> [Exercise objective]: Keep the images out while you retype all of the data exactly.

----------------

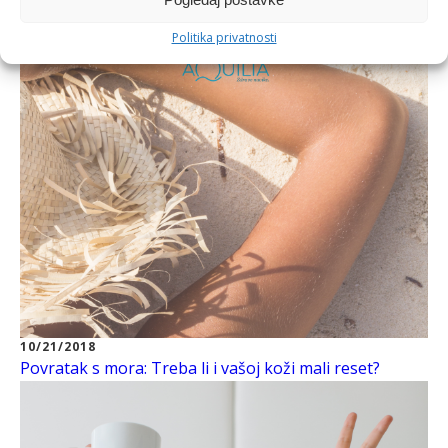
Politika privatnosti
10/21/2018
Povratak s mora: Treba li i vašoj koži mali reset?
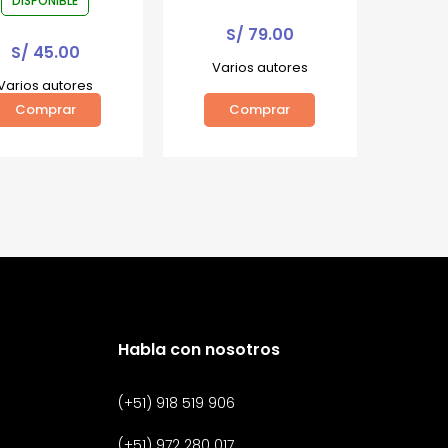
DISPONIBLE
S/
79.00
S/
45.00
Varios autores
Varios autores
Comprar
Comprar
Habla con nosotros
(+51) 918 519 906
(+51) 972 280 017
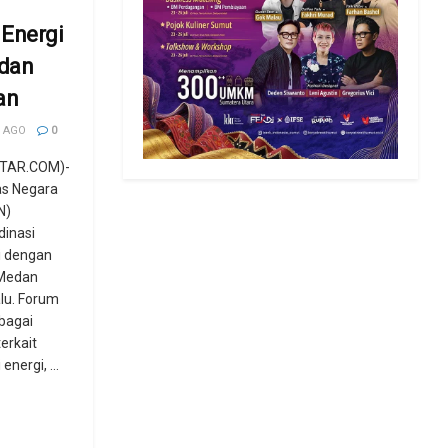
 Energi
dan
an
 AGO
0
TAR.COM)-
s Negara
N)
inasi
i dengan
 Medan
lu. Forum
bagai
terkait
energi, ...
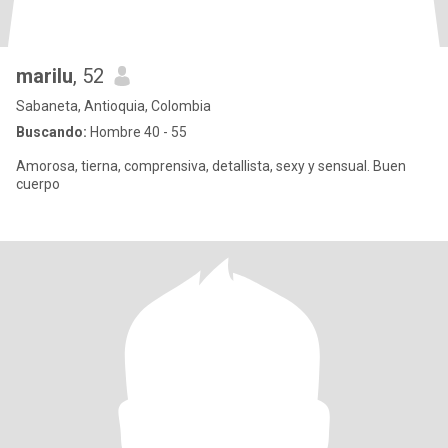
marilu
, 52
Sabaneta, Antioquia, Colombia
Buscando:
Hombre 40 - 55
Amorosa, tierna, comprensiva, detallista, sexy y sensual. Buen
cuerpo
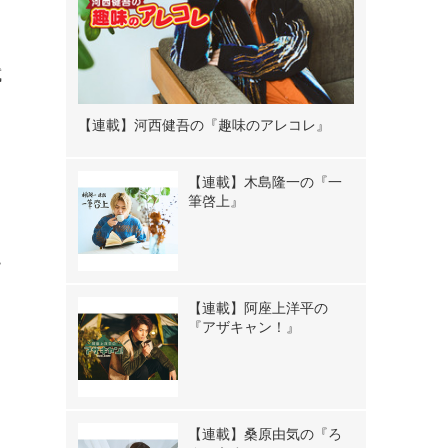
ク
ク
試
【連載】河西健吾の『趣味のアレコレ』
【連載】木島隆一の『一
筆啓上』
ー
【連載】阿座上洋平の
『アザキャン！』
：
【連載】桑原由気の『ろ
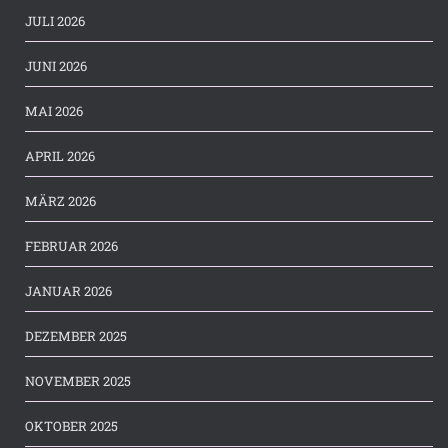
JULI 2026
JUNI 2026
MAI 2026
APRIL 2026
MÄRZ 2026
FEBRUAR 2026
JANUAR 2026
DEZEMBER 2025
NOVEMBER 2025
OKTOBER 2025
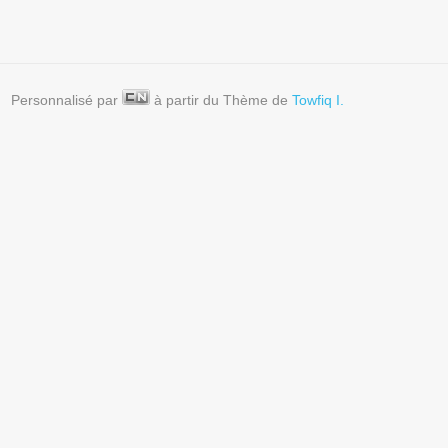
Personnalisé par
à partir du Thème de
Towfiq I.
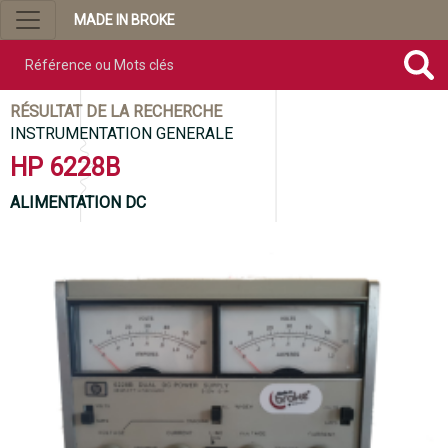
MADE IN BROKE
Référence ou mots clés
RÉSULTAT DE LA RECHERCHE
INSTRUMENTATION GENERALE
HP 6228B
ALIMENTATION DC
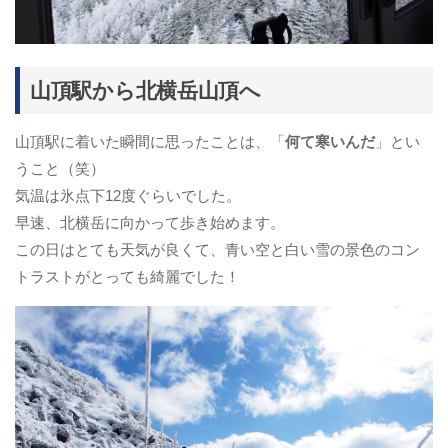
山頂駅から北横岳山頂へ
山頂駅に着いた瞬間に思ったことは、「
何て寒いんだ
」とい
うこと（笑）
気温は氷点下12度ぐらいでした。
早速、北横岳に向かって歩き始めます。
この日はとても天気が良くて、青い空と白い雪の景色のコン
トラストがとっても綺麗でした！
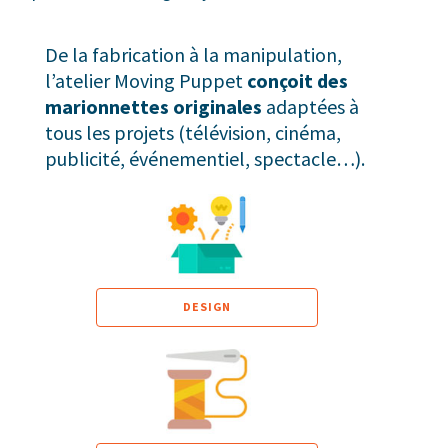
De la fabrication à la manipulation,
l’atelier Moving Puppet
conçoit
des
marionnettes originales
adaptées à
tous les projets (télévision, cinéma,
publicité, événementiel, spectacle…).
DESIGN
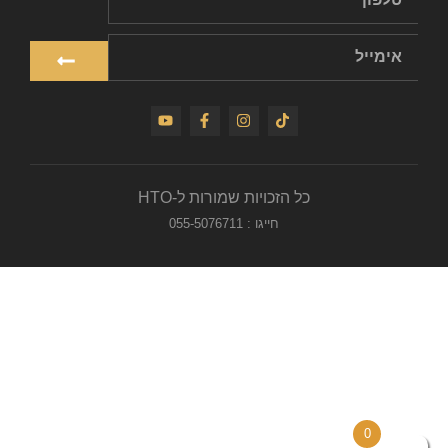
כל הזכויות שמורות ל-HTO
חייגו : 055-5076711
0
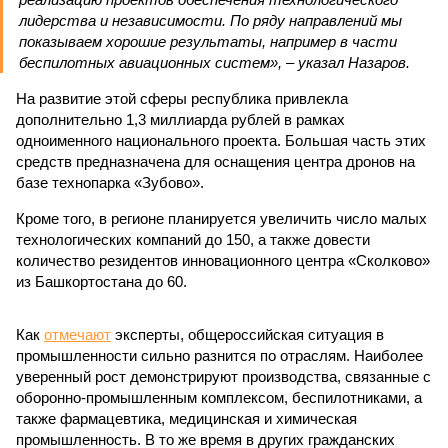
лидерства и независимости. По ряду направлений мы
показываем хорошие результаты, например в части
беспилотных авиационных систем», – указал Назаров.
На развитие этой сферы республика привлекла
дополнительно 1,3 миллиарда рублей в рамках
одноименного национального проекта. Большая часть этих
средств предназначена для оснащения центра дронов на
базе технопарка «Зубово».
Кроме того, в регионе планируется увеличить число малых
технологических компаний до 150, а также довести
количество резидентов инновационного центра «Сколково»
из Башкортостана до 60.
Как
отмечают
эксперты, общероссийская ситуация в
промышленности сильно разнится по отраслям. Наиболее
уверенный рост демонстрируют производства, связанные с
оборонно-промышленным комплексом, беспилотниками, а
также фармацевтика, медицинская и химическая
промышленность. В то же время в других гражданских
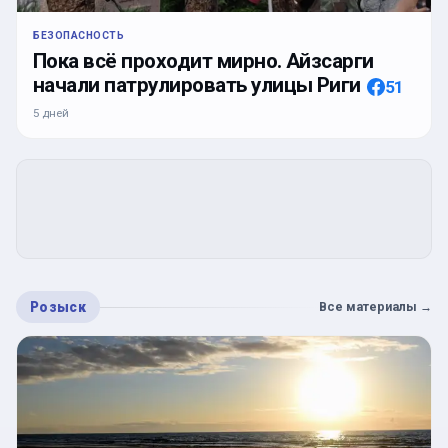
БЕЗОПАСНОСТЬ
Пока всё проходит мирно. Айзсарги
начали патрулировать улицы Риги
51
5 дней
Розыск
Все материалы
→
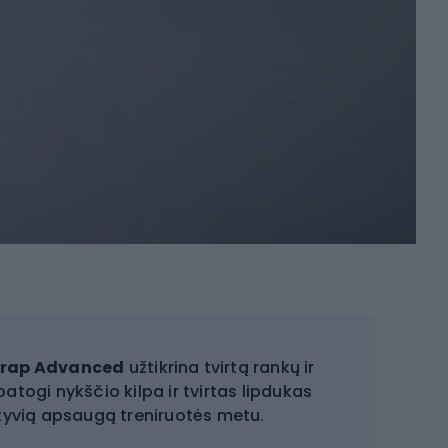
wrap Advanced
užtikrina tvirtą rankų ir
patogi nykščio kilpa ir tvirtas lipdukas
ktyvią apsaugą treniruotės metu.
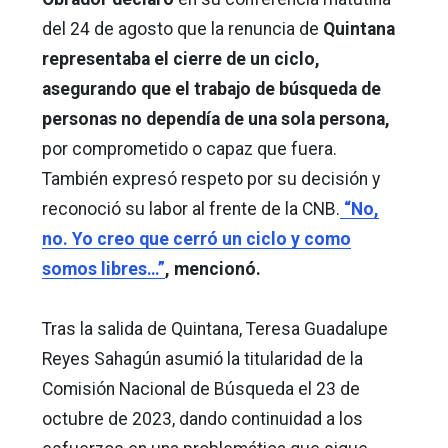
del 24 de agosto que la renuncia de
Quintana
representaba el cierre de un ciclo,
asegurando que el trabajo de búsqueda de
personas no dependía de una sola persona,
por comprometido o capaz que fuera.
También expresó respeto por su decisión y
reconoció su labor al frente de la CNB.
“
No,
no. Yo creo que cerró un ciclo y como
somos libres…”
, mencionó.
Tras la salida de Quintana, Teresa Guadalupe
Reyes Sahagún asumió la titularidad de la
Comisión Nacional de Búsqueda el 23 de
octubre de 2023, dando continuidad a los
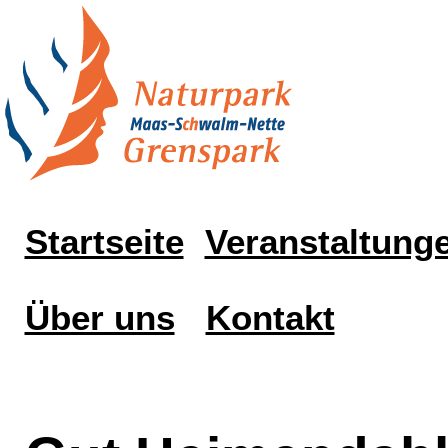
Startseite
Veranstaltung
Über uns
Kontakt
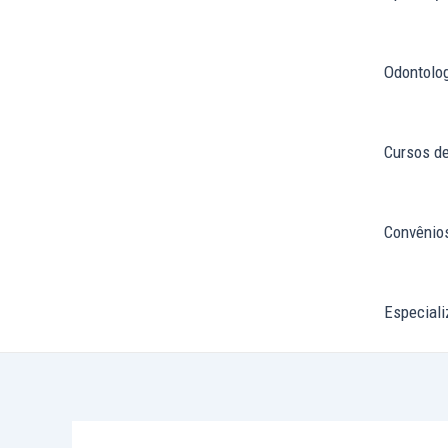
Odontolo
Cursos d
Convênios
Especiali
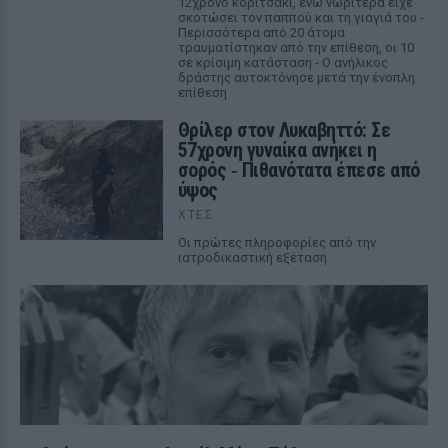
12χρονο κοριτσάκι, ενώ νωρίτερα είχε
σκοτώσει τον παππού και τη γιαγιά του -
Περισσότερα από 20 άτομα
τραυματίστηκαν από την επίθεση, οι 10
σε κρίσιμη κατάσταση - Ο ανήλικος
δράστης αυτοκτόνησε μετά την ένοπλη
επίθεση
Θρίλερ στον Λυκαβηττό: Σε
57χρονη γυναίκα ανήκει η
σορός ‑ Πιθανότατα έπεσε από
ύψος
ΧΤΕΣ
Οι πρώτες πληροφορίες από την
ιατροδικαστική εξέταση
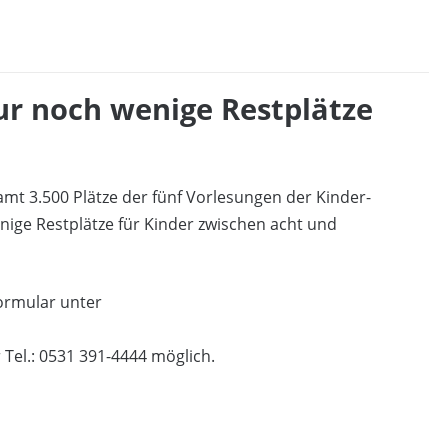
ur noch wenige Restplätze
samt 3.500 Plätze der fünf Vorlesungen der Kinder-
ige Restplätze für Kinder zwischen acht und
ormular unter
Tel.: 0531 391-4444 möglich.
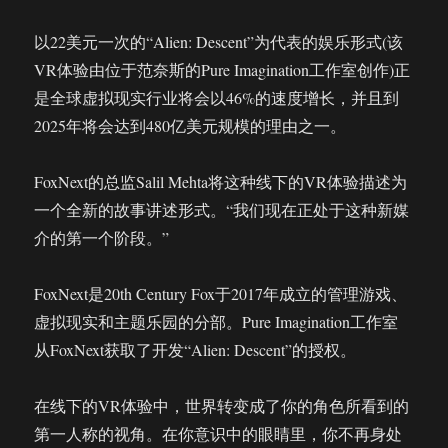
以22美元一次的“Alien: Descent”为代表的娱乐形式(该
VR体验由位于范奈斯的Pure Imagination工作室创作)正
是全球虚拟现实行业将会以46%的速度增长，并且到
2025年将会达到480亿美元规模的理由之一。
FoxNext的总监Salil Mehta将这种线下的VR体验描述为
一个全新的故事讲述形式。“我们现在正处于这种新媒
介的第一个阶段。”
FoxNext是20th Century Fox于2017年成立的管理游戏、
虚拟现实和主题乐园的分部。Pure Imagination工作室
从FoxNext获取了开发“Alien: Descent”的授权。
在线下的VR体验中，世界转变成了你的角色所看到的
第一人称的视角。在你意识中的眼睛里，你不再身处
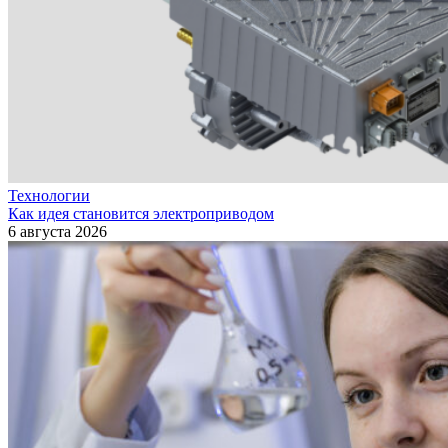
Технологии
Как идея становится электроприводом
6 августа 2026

----------------

> [Your solution]:
Politika privatnosti
10/21/2018
Povratak s mora: Treba li i vašoj koži mali reset?
DISPONIBLE
S/
79.00
S/
45.00
Varios autores
Varios autores
Comprar
Comprar
Habla con nosotros
(+51) 918 519 906
(+51) 972 280 017
 Energi
dan
an
 AGO
0
TAR.COM)-
s Negara
N)
inasi
i dengan
 Medan
lu. Forum
bagai
terkait
energi, ...
marilu
, 52
Sabaneta, Antioquia, Colombia
Buscando:
Hombre 40 - 55
Amorosa, tierna, comprensiva, detallista, sexy y sensual. Buen
cuerpo
ク
ク
試
【連載】河西健吾の『趣味のアレコレ』
【連載】木島隆一の『一
筆啓上』
ー
【連載】阿座上洋平の
『アザキャン！』
：
【連載】桑原由気の『ろ
JULI 2026
JUNI 2026
MAI 2026
APRIL 2026
MÄRZ 2026
FEBRUAR 2026
JANUAR 2026
DEZEMBER 2025
NOVEMBER 2025
OKTOBER 2025
Personnalisé par
à partir du Thème de
Towfiq I.
MADE IN BROKE
Référence ou mots clés
RÉSULTAT DE LA RECHERCHE
INSTRUMENTATION GENERALE
HP 6228B
ALIMENTATION DC
山頂駅から北横岳山頂へ
山頂駅に着いた瞬間に思ったことは、「
何て寒いんだ
」とい
うこと（笑）
気温は氷点下12度ぐらいでした。
早速、北横岳に向かって歩き始めます。
この日はとても天気が良くて、青い空と白い雪の景色のコン
トラストがとっても綺麗でした！
De la fabrication à la manipulation,
l’atelier Moving Puppet
conçoit
des
marionnettes originales
adaptées à
tous les projets (télévision, cinéma,
publicité, événementiel, spectacle…).
DESIGN
כל הזכויות שמורות ל-HTO
חייגו : 055-5076711
0
лидерства и независимости. По ряду направлений мы
показываем хорошие результаты, например в части
беспилотных авиационных систем», – указал Назаров.
На развитие этой сферы республика привлекла
дополнительно 1,3 миллиарда рублей в рамках
одноименного национального проекта. Большая часть этих
средств предназначена для оснащения центра дронов на
базе технопарка «Зубово».
Кроме того, в регионе планируется увеличить число малых
технологических компаний до 150, а также довести
количество резидентов инновационного центра «Сколково»
из Башкортостана до 60.
Как
отмечают
эксперты, общероссийская ситуация в
промышленности сильно разнится по отраслям. Наиболее
уверенный рост демонстрируют производства, связанные с
оборонно-промышленным комплексом, беспилотниками, а
также фармацевтика, медицинская и химическая
промышленность. В то же время в других гражданских
БЕЗОПАСНОСТЬ
Пока всё проходит мирно. Айзсарги
начали патрулировать улицы Риги
51
5 дней
Розыск
Все материалы
→
wrap Advanced
užtikrina tvirtą rankų ir
patogi nykščio kilpa ir tvirtas lipdukas
ktyvią apsaugą treniruotės metu.
del 24 de agosto que la renuncia de
Quintana
representaba el cierre de un ciclo,
asegurando que el trabajo de búsqueda de
personas no dependía de una sola persona,
por comprometido o capaz que fuera.
También expresó respeto por su decisión y
reconoció su labor al frente de la CNB.
“
No,
no. Yo creo que cerró un ciclo y como
somos libres…”
, mencionó.
Tras la salida de Quintana, Teresa Guadalupe
Reyes Sahagún asumió la titularidad de la
Comisión Nacional de Búsqueda el 23 de
octubre de 2023, dando continuidad a los
Startseite
Veranstaltung
Über uns
Kontakt
Odontolo
Cursos d
Convênios
Especiali
12χρονο κοριτσάκι, ενώ νωρίτερα είχε
σκοτώσει τον παππού και τη γιαγιά του -
Περισσότερα από 20 άτομα
τραυματίστηκαν από την επίθεση, οι 10
σε κρίσιμη κατάσταση - Ο ανήλικος
δράστης αυτοκτόνησε μετά την ένοπλη
επίθεση
Θρίλερ στον Λυκαβηττό: Σε
57χρονη γυναίκα ανήκει η
σορός ‑ Πιθανότατα έπεσε από
ύψος
ΧΤΕΣ
Οι πρώτες πληροφορίες από την
ιατροδικαστική εξέταση
ur noch wenige Restplätze
samt 3.500 Plätze der fünf Vorlesungen der Kinder-
ige Restplätze für Kinder zwischen acht und
ormular unter
Tel.: 0531 391-4444 möglich.
以22美元一次的“Alien: Descent”为代表的娱乐形式(该
VR体验由位于范奈斯的Pure Imagination工作室创作)正
是全球虚拟现实行业将会以46%的速度增长，并且到
2025年将会达到480亿美元规模的理由之一。
FoxNext的总监Salil Mehta将这种线下的VR体验描述为
一个全新的故事讲述形式。“我们现在正处于这种新媒
介的第一个阶段。”
FoxNext是20th Century Fox于2017年成立的管理游戏、
虚拟现实和主题乐园的分部。Pure Imagination工作室
从FoxNext获取了开发“Alien: Descent”的授权。
在线下的VR体验中，世界转变成了你的角色所看到的
第一人称的视角。在你意识中的眼睛里，你不再身处
Технологии
Как идея становится электроприводом
6 августа 2026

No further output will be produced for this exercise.